Problem statement -
Starting with the line below that holds "Subject: **aorta**. (SVG masks)" and stopping after the line that holds "lobe** — segment it.", transcribe the lines exactly, leaving out all pictures.

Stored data

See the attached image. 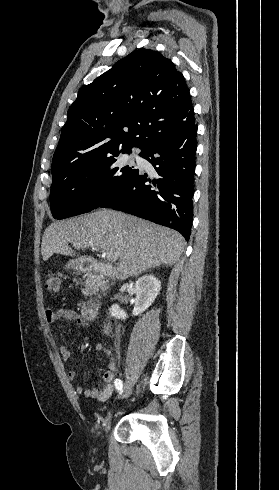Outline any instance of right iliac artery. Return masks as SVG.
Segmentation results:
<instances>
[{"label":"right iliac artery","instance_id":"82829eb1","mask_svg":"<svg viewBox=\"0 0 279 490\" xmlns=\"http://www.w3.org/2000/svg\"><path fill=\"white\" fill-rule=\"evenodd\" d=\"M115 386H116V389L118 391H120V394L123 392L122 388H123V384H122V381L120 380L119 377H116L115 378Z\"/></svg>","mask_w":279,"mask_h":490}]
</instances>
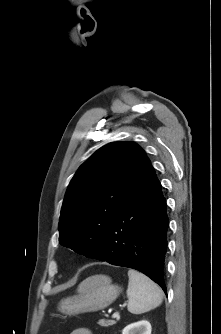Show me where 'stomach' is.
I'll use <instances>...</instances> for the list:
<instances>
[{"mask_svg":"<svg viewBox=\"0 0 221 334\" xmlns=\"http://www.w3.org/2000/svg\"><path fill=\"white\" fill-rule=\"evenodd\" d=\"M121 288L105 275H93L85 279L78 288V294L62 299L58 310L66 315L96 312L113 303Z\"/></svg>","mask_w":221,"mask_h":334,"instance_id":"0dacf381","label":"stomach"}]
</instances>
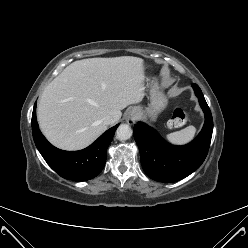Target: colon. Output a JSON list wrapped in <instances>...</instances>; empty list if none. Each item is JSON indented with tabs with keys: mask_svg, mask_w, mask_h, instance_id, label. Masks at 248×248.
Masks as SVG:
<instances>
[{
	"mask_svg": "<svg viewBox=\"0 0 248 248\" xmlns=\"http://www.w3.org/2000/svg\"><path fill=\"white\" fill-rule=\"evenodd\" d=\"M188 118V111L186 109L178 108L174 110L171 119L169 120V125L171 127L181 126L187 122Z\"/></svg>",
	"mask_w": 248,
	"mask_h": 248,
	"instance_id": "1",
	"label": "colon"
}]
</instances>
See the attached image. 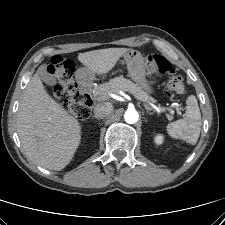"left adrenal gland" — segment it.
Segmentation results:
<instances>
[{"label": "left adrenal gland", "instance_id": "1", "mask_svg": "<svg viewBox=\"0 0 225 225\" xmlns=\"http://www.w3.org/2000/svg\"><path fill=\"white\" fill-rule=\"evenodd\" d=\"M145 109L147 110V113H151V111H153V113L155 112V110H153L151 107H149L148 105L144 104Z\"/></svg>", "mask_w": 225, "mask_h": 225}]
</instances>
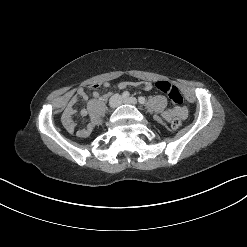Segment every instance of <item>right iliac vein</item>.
* * *
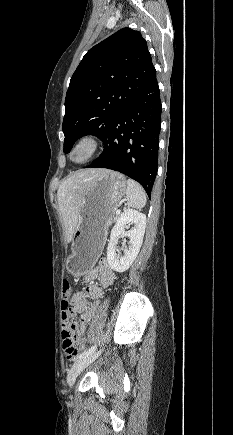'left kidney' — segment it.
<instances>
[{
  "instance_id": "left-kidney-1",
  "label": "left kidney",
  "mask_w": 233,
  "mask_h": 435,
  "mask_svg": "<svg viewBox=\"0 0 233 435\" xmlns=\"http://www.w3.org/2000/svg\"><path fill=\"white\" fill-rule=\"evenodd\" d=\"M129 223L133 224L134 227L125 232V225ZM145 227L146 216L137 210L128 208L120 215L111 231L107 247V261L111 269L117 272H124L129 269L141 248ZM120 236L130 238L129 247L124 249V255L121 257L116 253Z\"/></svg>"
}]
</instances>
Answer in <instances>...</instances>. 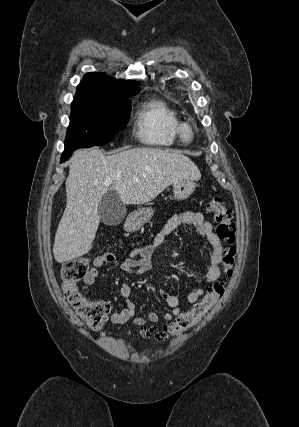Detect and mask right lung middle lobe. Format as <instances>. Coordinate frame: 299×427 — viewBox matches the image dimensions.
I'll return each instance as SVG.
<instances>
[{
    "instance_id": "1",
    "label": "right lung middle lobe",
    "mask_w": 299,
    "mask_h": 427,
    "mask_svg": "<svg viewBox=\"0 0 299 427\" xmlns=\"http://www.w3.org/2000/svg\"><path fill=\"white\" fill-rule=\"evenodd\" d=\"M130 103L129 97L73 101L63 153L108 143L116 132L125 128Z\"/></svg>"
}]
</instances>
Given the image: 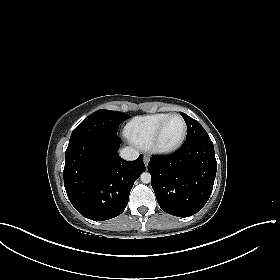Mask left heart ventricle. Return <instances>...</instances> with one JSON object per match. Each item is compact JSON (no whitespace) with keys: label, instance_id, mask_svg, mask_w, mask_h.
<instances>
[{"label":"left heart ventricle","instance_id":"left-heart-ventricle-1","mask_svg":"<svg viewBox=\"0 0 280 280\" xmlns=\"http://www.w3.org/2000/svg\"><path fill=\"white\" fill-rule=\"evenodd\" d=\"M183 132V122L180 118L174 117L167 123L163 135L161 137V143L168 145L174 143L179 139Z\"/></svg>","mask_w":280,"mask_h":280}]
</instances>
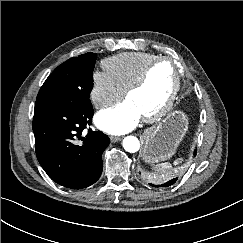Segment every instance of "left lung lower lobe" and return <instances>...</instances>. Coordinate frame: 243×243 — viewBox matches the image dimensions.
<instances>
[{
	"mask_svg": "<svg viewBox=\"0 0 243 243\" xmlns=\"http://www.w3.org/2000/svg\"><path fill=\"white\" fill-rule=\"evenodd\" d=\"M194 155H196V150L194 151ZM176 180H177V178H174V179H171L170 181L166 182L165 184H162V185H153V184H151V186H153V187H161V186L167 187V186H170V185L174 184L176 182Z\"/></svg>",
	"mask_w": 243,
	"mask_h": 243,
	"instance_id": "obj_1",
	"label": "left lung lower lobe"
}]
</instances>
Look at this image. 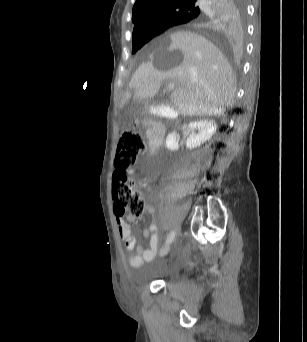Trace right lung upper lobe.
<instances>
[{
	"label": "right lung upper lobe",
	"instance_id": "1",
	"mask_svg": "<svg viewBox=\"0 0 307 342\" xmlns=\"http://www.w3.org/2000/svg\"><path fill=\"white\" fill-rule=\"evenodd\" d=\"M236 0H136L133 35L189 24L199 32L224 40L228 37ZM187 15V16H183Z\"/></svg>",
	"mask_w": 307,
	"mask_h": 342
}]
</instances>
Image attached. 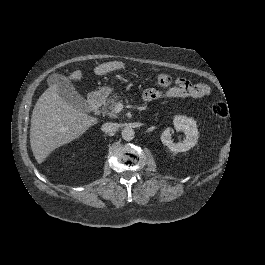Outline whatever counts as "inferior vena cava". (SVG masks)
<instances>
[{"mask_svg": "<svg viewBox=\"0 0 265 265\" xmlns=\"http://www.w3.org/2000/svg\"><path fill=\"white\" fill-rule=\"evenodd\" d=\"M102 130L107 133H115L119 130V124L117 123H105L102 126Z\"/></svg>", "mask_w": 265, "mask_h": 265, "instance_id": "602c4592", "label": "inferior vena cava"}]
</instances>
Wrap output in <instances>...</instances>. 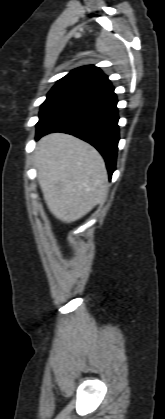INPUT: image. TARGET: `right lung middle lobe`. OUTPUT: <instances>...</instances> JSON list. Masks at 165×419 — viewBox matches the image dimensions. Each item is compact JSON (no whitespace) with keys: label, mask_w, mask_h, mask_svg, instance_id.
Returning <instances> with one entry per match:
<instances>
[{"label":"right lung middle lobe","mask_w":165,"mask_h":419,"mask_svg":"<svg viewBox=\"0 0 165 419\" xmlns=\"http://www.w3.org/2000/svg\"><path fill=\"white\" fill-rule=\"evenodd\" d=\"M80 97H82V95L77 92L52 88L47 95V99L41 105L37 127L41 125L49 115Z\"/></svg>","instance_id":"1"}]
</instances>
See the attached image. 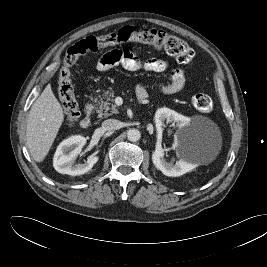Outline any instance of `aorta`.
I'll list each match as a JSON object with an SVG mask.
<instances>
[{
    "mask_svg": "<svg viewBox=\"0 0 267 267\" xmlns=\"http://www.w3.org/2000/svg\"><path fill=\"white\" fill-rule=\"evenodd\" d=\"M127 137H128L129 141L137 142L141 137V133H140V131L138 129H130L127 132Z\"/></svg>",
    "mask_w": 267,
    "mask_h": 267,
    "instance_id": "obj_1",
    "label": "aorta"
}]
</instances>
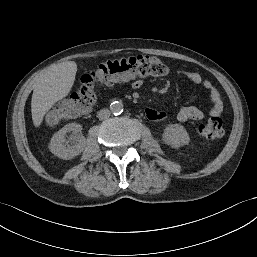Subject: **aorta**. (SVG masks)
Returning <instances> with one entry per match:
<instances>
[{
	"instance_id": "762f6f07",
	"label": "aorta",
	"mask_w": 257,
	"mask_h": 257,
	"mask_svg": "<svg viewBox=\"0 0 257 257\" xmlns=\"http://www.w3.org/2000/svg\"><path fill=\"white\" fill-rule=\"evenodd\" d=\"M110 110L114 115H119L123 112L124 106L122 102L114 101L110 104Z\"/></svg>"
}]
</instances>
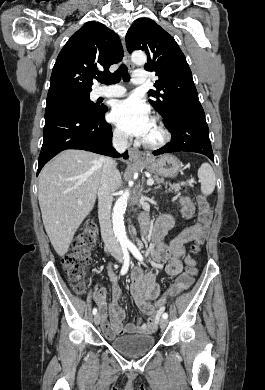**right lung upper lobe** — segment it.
...
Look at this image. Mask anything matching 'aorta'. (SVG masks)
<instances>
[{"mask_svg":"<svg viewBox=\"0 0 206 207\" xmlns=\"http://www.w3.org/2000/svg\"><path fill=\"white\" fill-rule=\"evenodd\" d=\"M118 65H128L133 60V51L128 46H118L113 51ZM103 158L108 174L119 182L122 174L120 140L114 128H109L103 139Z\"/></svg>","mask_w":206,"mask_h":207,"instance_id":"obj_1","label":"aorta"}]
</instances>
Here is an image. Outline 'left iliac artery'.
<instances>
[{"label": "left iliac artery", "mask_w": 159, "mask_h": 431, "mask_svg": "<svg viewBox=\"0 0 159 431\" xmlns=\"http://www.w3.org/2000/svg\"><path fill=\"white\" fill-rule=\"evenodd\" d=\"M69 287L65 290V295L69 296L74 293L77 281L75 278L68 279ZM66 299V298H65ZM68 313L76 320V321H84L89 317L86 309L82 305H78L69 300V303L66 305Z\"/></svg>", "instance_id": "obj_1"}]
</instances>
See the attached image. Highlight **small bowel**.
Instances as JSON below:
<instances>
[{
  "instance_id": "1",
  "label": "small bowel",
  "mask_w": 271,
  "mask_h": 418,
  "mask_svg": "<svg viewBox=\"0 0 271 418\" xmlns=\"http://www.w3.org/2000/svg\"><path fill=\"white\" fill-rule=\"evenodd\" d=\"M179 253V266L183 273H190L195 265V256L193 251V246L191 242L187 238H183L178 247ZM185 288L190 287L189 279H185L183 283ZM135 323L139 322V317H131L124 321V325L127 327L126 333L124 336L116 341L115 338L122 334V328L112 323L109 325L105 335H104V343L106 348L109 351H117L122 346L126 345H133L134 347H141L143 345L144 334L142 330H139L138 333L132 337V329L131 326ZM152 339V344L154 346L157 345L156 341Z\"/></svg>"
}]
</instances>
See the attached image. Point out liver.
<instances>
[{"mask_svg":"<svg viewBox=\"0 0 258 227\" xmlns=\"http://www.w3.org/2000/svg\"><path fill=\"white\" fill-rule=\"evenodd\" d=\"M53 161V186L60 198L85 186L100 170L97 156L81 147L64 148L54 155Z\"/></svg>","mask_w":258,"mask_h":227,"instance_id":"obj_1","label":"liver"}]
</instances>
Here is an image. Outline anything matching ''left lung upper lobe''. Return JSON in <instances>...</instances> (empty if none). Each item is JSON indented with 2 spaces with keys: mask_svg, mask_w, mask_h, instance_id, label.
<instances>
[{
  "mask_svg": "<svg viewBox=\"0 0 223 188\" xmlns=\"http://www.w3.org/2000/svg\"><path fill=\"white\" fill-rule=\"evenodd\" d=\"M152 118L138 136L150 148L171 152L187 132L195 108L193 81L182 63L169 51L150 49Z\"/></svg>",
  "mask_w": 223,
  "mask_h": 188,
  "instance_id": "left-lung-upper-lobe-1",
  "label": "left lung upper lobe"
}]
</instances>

Solution below -
Subject: **aorta**. (SVG masks)
Returning <instances> with one entry per match:
<instances>
[{
	"instance_id": "762f6f07",
	"label": "aorta",
	"mask_w": 257,
	"mask_h": 257,
	"mask_svg": "<svg viewBox=\"0 0 257 257\" xmlns=\"http://www.w3.org/2000/svg\"><path fill=\"white\" fill-rule=\"evenodd\" d=\"M110 110L114 115H119L123 112L124 106L122 102L114 101L110 104Z\"/></svg>"
}]
</instances>
**right lung upper lobe** — segment it.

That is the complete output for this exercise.